XTAM supports the password rotation for Windows Local and Domain accounts and it also can check for and update passwords associated with any Services Log On account or Windows Task Scheduler tasks as well. If you want to rotate password for accounts associated to services or tasks, then please continue reading.

 

Before we show the procedure, let’s first set the stage. In my environment, I have created three custom services, all set to run Automatically, with two configured with a Log On account xtamservice and one using the traditional Local System. This walk through will describe the scenario where you want to rotate the password on the xtamservice account and subsequently update the Service’s Log On account with the newly rotated password. At the end, the password will rotate on the xtamservice account, its Service dependencies will be found by XTAM, Log On account password will be updated with the new password and the service will remain Running (it can also be restarted without error).

 

Services-Before

 

  1. Create a new XTAM record using the Windows Host or any custom type you have that inherits from Windows Host
  2. Enter a Name, Description (optionally), Host and Port for the Windows host that has this Service running.
  3. In the User and Password fields, enter the User and Password that you wish to rotate which has Service dependencies. In our example, this is the account xtamservice and its corresponding password.
  4. Services-Record-Credentials

    If you do not know the account’s password, please review our FAQ article for the Set Windows Password task.

  5. Click the Save and Return button.

  6. Open the record’s Task menu by selecting Manage > Tasks.

  7. Add the Task Password Reset Remote Windows with Service Dependencies to this record by using one of these two procedures:

    1. Add the Task directly to the record’s Record Type and allow inheritance to apply it to this record. This is the recommended approach.

    2. Make this record’s Task unique by clicking the Make Unique button and adding the task directly to this record.

  8. Once the task is applied, configure the task’s Policy to include the On Demand execution.
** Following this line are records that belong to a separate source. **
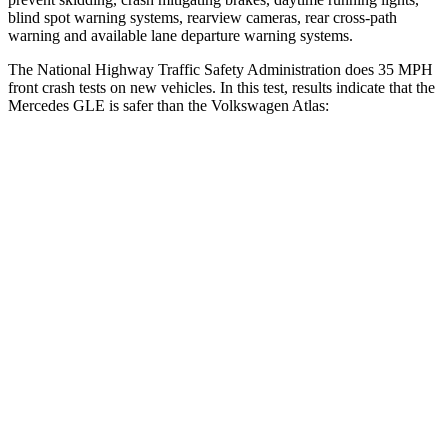
blind spot warning systems, rearview cameras, rear cross-path
warning and available lane departure warning systems.
The National Highway Traffic Safety Administration does 35 MPH
front crash tests on new vehicles. In this test, results indicate that the
Mercedes GLE is safer than the Volkswagen Atlas:
GLE
Atlas
OVERALL STARS
5 Stars
4 Stars
Driver
STARS
5 Stars
4 Stars
HIC
84
307
Neck Injury Risk
24%
30%
Neck Stress
208 lbs.
412 lbs.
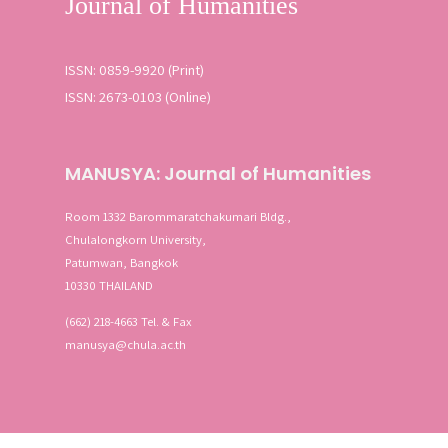
ISSN: 0859-9920 (Print)
ISSN: 2673-0103 (Online)
MANUSYA: Journal of Humanities
Room 1332 Barommaratchakumari Bldg.,
Chulalongkorn University,
Patumwan, Bangkok
10330 THAILAND
(662) 218-4663 Tel. & Fax
manusya@chula.ac.th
In this example, we are going to manually execute the reset, however you can configure any additional policies including automated reset as you need.

  9. In our scenario, our Service account xtamservice is not an account that has any Administrative nor remote execution permissions on this host, so we will need to configure a Shadow Account that does have these permissions to execute this task. If your service account also have Administrative rights then you can skip this step.
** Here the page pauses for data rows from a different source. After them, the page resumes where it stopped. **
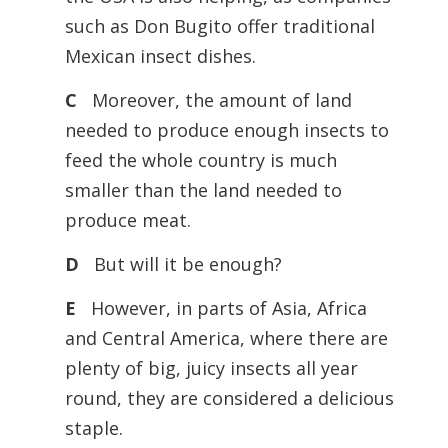
such as Don Bugito offer traditional
Mexican insect dishes.
C
Moreover, the amount of land
needed to produce enough insects to
feed the whole country is much
smaller than the land needed to
produce meat.
D
But will it be enough?
E
However, in parts of Asia, Africa
and Central America, where there are
plenty of big, juicy insects all year
round, they are considered a delicious
staple.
    Services-Task-Configured

  10. Click the Save button.

  11. Return to the record, active the Execute dropdown and select our Password Reset Remote Windows with Service Dependencies task.Services-Execute-Task-Option

  12. On the next page, accept the current or generate a new password and then click the Schedule Job button to begin.Services-Schedule-Job-Option

  13. When the task executes, open the Job History tab and check the state. When the State is Complete, open the Details to ensure the Services that used this account as its Log On were updated.

    Services-Job-Details

  14. Optionally, connect to this host and manually restart one of the services to verify that is completes successfully.

Now that we have successfully configured, executed and tested that the password was reset and the service is still functionally, you may return to the Task and update the policy so that this process can be automated.